Crushed and Pureed Tomatoes
Crushed tomatoes are a bit chunkier than pureed; they contain actual tomato pieces and a fair amount of liquid tomato juice.  Crushed tomatoes are real time-savers when it comes to making sauce because they take all the hard work out of peeling, seeding, and chopping the tomatoes. Crushed tomatoes have been mechanically peeled and crushed, and then sieved to remove the seeds.  Tomato puree has a smoother almost sauce-like consistency.  Different brands have different textures, so find a brand that you like. 
Tomato Sauce

Tomato sauce is a very smooth puree of tomatoes, usually with added salt.  The texture of tomato sauce is similar to a thick tomato juice.  In the US, tomato sauce is made to be used as an ingredient in a dish; herbs, spices, meats, cheese, or other seasonings must be cooked with tomato sauce to develop its flavor.  Tomato sauce alone is not a sauce to be served with pasta.  In countries such as Australia, New Zealand, South Africa and the United Kingdom, the term "tomato sauce" is used to describe a condiment similar to that known in the United States as 'ketchup'
Sun-Dried Tomatoes
Sun-drying tomatoes intensifies the sweet flavor of tomatoes. Sun-dried tomatoes are brick red in color and have a chewy texture.  They are sold in two different forms - either dried or preserved in oil.  Dried tomatoes are sold in packages and have a chewier texture than those packed in oil.

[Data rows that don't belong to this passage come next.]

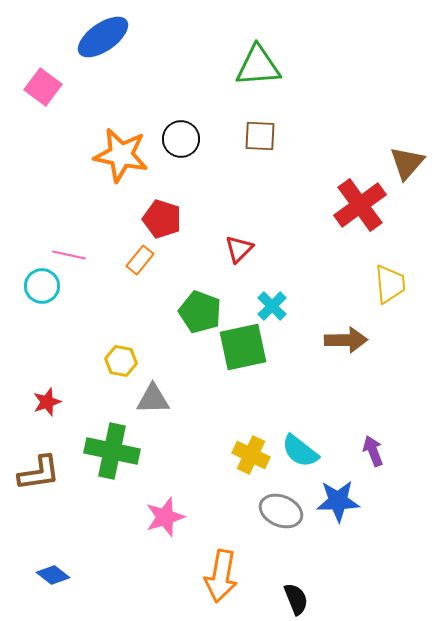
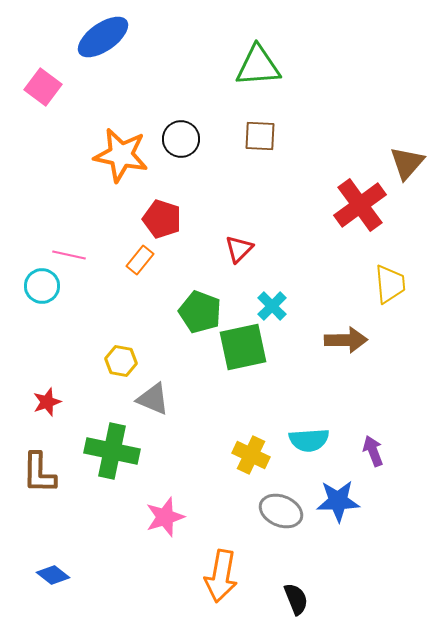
gray triangle: rotated 24 degrees clockwise
cyan semicircle: moved 9 px right, 11 px up; rotated 42 degrees counterclockwise
brown L-shape: rotated 99 degrees clockwise
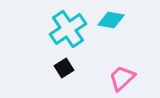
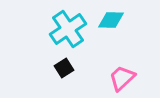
cyan diamond: rotated 8 degrees counterclockwise
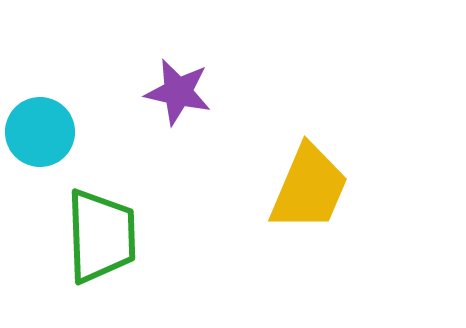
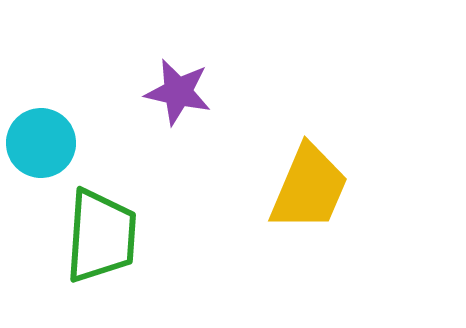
cyan circle: moved 1 px right, 11 px down
green trapezoid: rotated 6 degrees clockwise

Dried tomatoes can be chopped and added to long-cooking pasta sauces to intensify the tomato flavor.  They can also be eaten as a snack.  For cooking, the dried tomatoes should be softened in hot water before use.

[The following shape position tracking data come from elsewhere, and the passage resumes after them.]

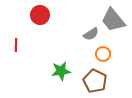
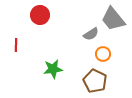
gray trapezoid: moved 1 px up
green star: moved 8 px left, 2 px up
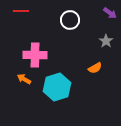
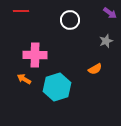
gray star: rotated 16 degrees clockwise
orange semicircle: moved 1 px down
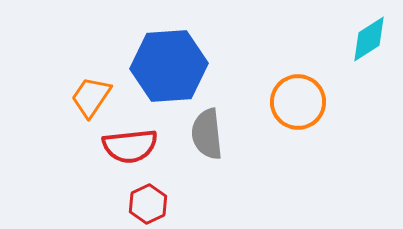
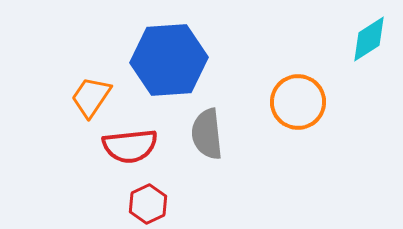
blue hexagon: moved 6 px up
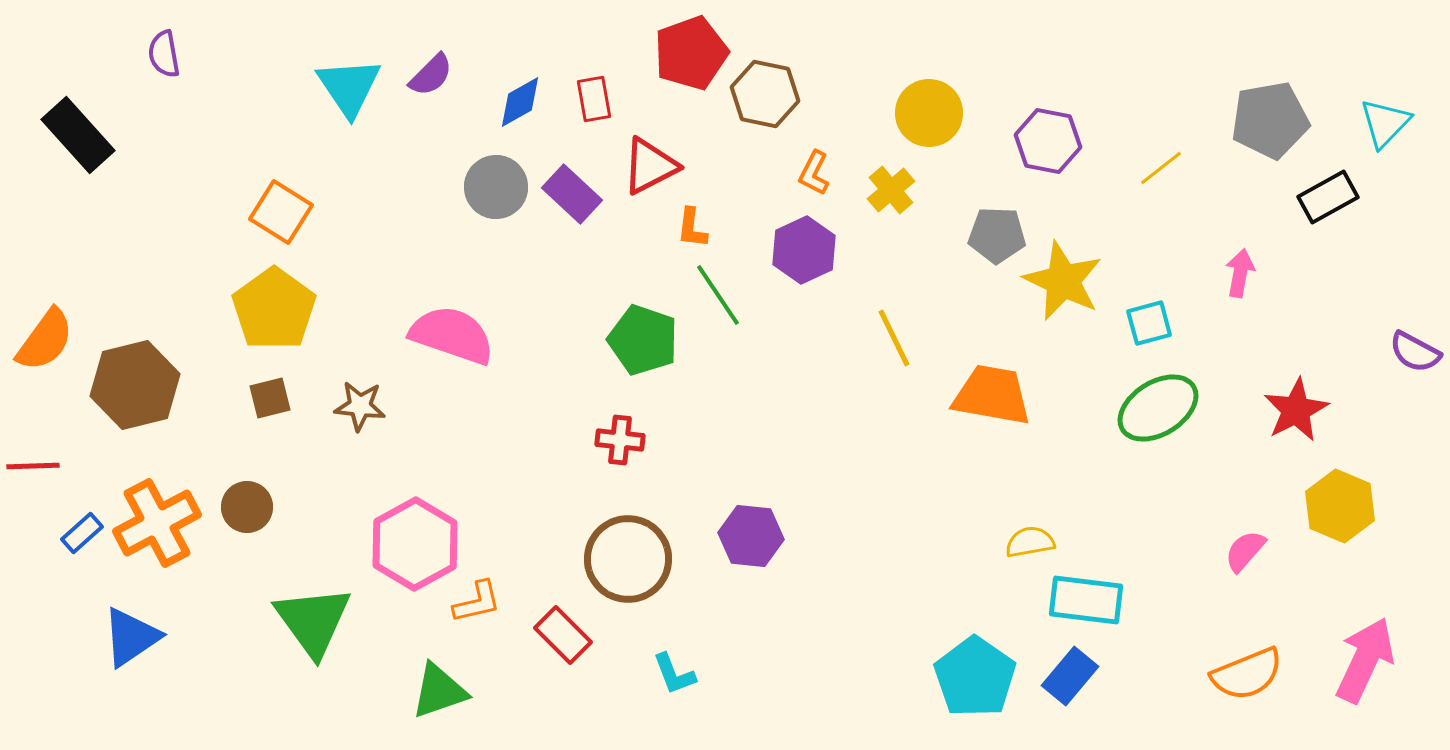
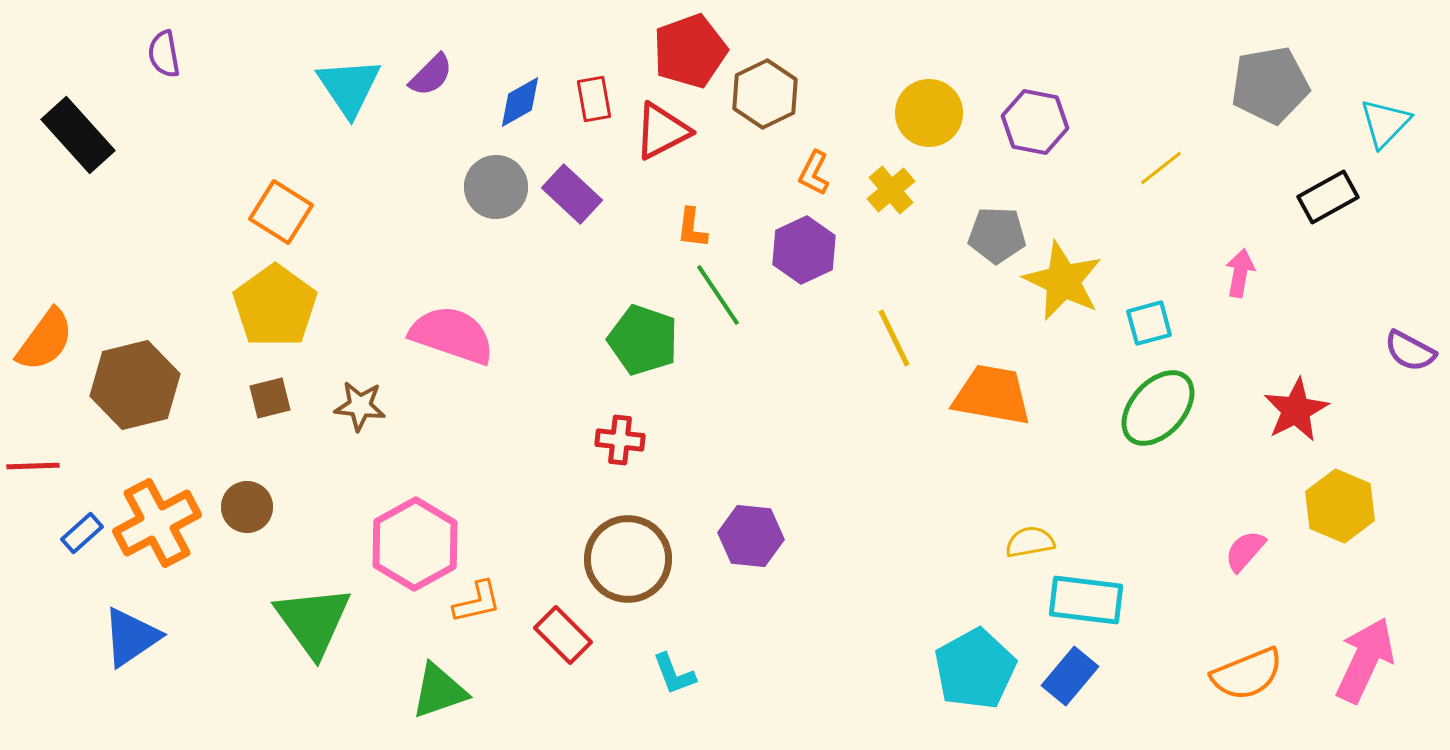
red pentagon at (691, 53): moved 1 px left, 2 px up
brown hexagon at (765, 94): rotated 22 degrees clockwise
gray pentagon at (1270, 120): moved 35 px up
purple hexagon at (1048, 141): moved 13 px left, 19 px up
red triangle at (650, 166): moved 12 px right, 35 px up
yellow pentagon at (274, 309): moved 1 px right, 3 px up
purple semicircle at (1415, 352): moved 5 px left, 1 px up
green ellipse at (1158, 408): rotated 16 degrees counterclockwise
cyan pentagon at (975, 677): moved 8 px up; rotated 8 degrees clockwise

Sun-dried tomatoes in oil are usually sold in jars.  They are soft and juicy and can be used as is, either sliced or chopped in sauces, soups, or salads.  They make an excellent antipasto combined with fresh tomatoes, mozzarella, and basil or with other preserved or pickled vegetables.  Sun-dried tomatoes in oil go well with fresh vegetables like, fennel, eggplant, and zucchini, and also add a special flavor to egg dishes, such as frittata.  Use the oil in which the tomatoes are preserved for salad dressing or for sweating vegetables for soups or sauces. 
Tomato Paste
Tomato paste or concentrate is a very thick paste made from tomatoes, salt, and citric acid.  Tomato paste, concentrato di pomodoro, comes in various concentrations and is used to enhance the flavor of many dishes.  You can buy it in cans, tubes, or jars.  Only use tomato paste in small quantities as the flavor is intense and may make a dish too acidic. 

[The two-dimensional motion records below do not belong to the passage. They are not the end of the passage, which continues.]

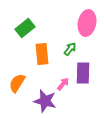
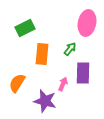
green rectangle: rotated 12 degrees clockwise
orange rectangle: rotated 10 degrees clockwise
pink arrow: rotated 16 degrees counterclockwise
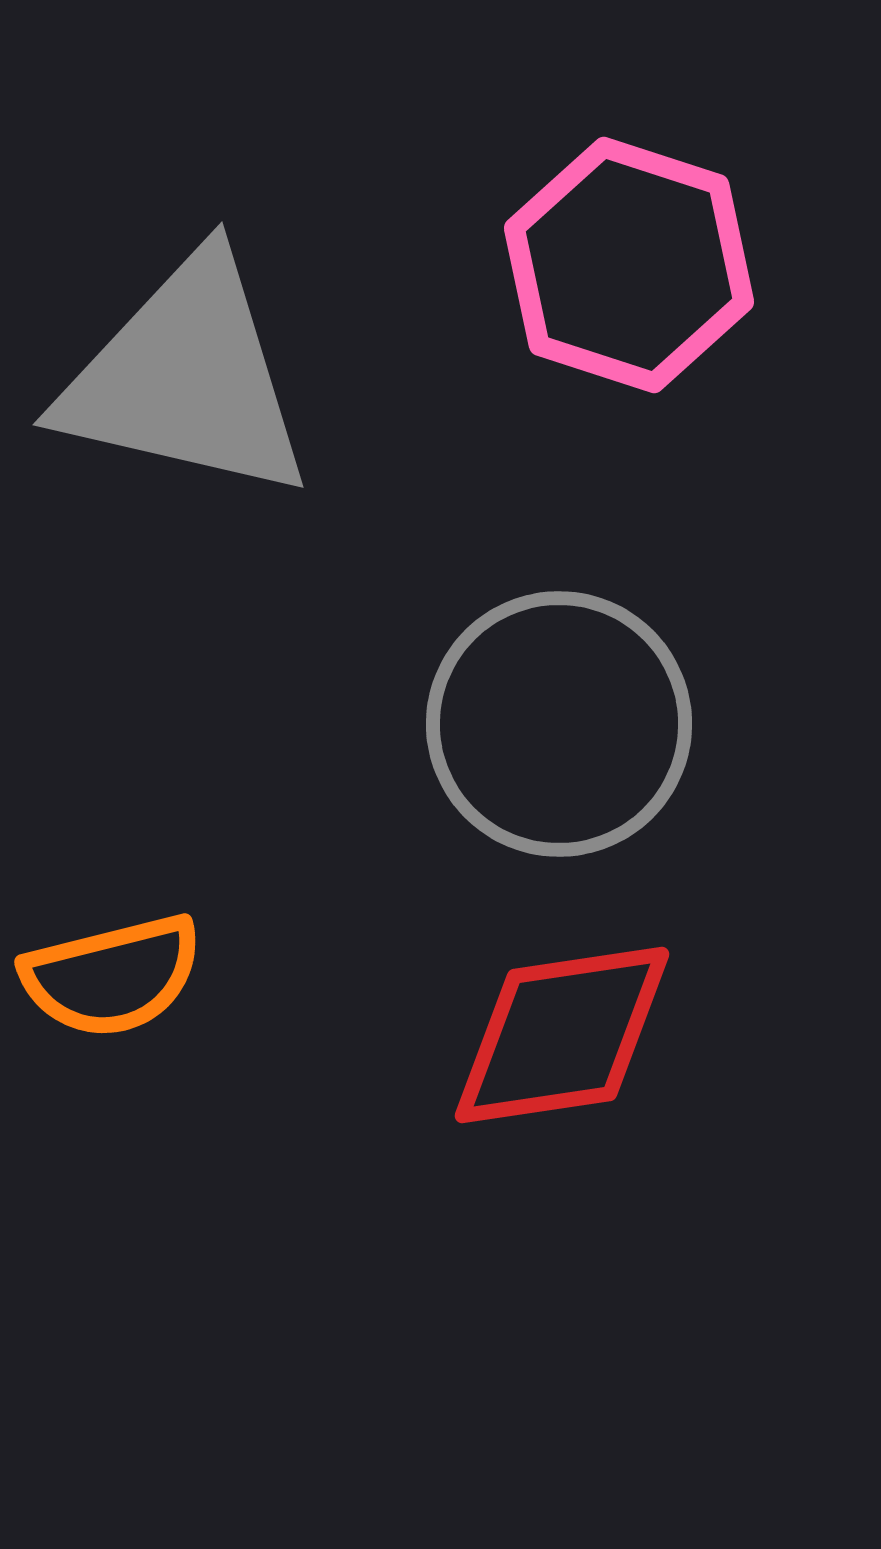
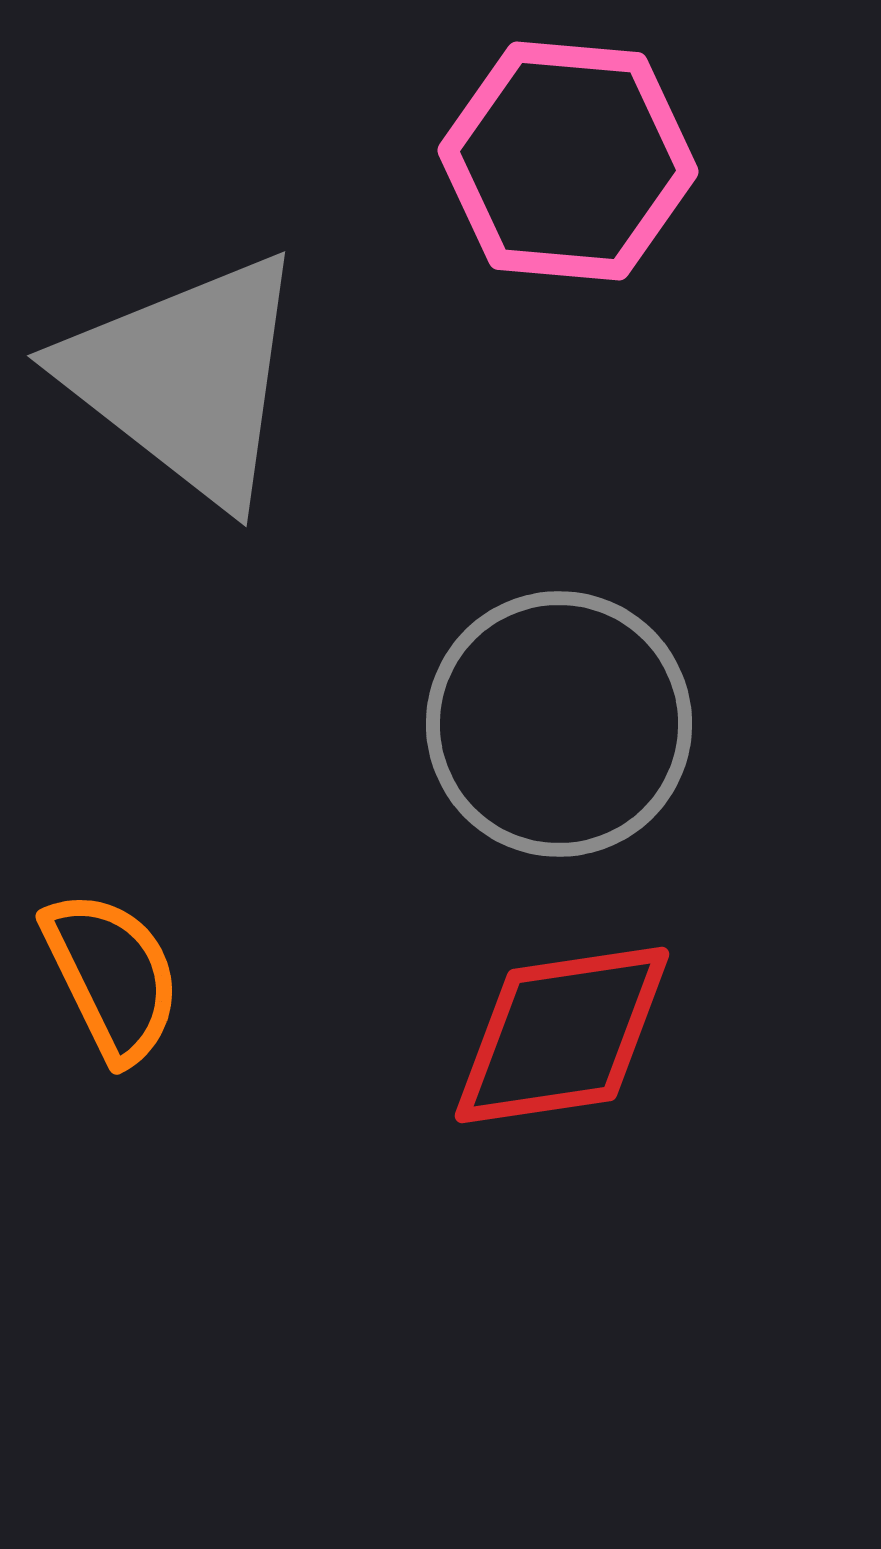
pink hexagon: moved 61 px left, 104 px up; rotated 13 degrees counterclockwise
gray triangle: rotated 25 degrees clockwise
orange semicircle: rotated 102 degrees counterclockwise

It is best used in long-simmering dishes where its strong flavor can soften and mellow with the other ingredients.  Sun-dried tomatoes are also made into a paste which usually also includes olive oil.  Although thick in texture, sun-dried tomato paste is sweet and mild compared to regular tomato paste.  Use it in small quantities for sauces and soups or combined with a little butter as a dressing for pasta.  Only in Sicily do they produce Estratto di Pomodoro, which is 4 to 6 times more concentrated than ordinary tomato paste. The taste is more sweet than sharp.  Many Sicilians even use it as a spread on a slice of bread.  Similar sun-dried tomato concentrates are also made in Puglia.
Spaghetti Sauce or Pasta Sauce

American supermarkets commonly carry a variety of prepared tomato sauces described as "spaghetti sauce" or "pasta sauce." These products are flavored and may contain herbs and spices, cheese, meat, or chopped vegetables, and added sugar.  Common variations include sausage or meat sauce, marinara sauce, and sauces with mushrooms or sweet red peppers.  These are convenience products that simply need to be heated and served with pasta.  Do not substitute spaghetti or pasta sauce in a recipe calling for tomato sauce or tomato puree; they are not the same.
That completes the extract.